Vejamos quanto à primeira questão.
Dispõe o artigo 9.º, al. b) citado, que constitui fundamento de oposição à aquisição da nacionalidade portuguesa a condenação, com trânsito em julgado da sentença, pela prática de crime punível com pena de prisão de máximo igual ou superior a 3 anos, segundo a lei portuguesa.
As situações elencadas no artigo 9.º da Lei da Nacionalidade consubstanciam situações de facto, mas cuja constatação exige o recurso ao juízo administrativo, e uma vez declarado (com trânsito em julgado) constitui um obstáculo ao deferimento do pedido de aquisição da nacionalidade portuguesa.

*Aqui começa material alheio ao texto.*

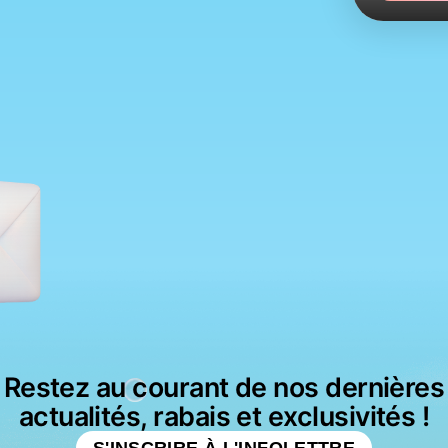
Restez au courant de nos dernières
actualités, rabais et exclusivités !
S'INSCRIRE À L'INFOLETTRE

Convém referir que neste tipo de acções de oposição o que se pede para apreciar e julgar são situações de facto em que tais fundamentos se traduzem.

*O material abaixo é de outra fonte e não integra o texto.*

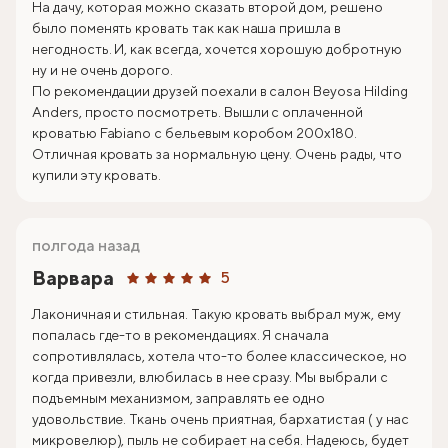
На дачу, которая можно сказать второй дом, решено
было поменять кровать так как наша пришла в
негодность. И, как всегда, хочется хорошую добротную
ну и не очень дорого.
По рекомендации друзей поехали в салон Beyosa Hilding
Anders, просто посмотреть. Вышли с оплаченной
кроватью Fabiano с бельевым коробом 200х180.
Отличная кровать за нормальную цену. Очень рады, что
купили эту кровать.
полгода назад
Варвара
5
Лаконичная и стильная. Такую кровать выбрал муж, ему
попалась где-то в рекомендациях. Я сначала
сопротивлялась, хотела что-то более классическое, но
когда привезли, влюбилась в нее сразу. Мы выбрали с
подъемным механизмом, заправлять ее одно
удовольствие. Ткань очень приятная, бархатистая ( у нас
микровелюр), пыль не собирает на себя. Надеюсь, будет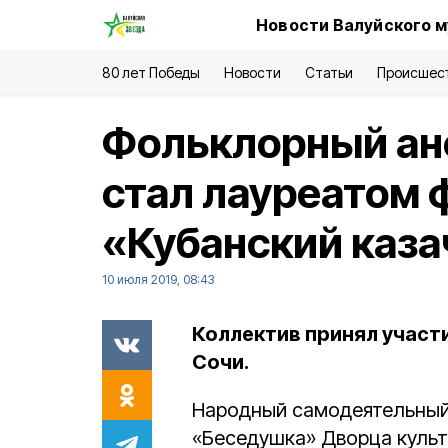
Новости Валуйского м
80 лет Победы
Новости
Статьи
Происшес
Фольклорный ан
стал лауреатом 
«Кубанский каза
10 июля 2019, 08:43
Коллектив принял участ
Сочи.
Народный самодеятельный
«Беседушка» Дворца культ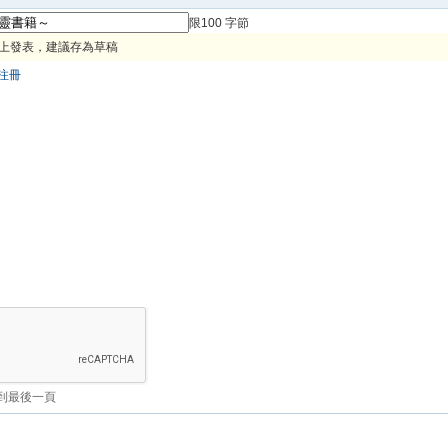
限100 字節
上發表，建議存為草稿
注冊
到最後一頁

Isto, desde logo, atento o teor literal da al. b) do artigo 9.º da Lei da Nacionalidade que não deixa grande margem ao intérprete na medida em que o que releva é a moldura penal abstracta, e não a pena efectivamente aplicada. Com efeito, resulta do n.º 2 do artigo 9.º do Código Civil que “Não pode ser considerado pelo intérprete o pensamento legislativo que não tenha na letra da lei o mínimo de correspondência verbal”.
Ora, quando a norma em questão fala em crime punível está necessariamente a referir-se à moldura penal abstracta e não a qualquer outra realidade punitiva (veja-se neste sentido o Acórdão do STA de 25.02.2016 in Proc. nº 1262/15, disponível em www.dgsi.pt, devidamente citado na sentença recorrida).
Pelo exposto, quanto à questão enunciada em primeiro lugar, concluímos que o fundamento de oposição a que alude o artigo 9.º al. b) citado exige apenas e só que o crime pelo qual o interessado foi condenado preveja pena de prisão igual ou superior a 3 anos, sendo totalmente irrelevante a pena que em concreto foi aplicada pelo tribunal criminal e, por conseguinte, inadmissíveis avaliações casuísticas dos factos e da condenação penal.

A segunda questão prende-se, em primeiro lugar como referimos supra, com a conformidade do artigo 9.º, al. b) da Lei da Nacionalidade, no sentido supra exposto, com o artigo 15.º, n.º2, 2ª parte da DUDH.
Dispõe com efeito o referido artigo 15.º, no seu n.º 1, que “ Todo o homem tem direito a uma nacionalidade” e no seu n.º 2 que “ Ninguém será arbitrariamente privado da sua nacionalidade, nem do direito de mudar de nacionalidade".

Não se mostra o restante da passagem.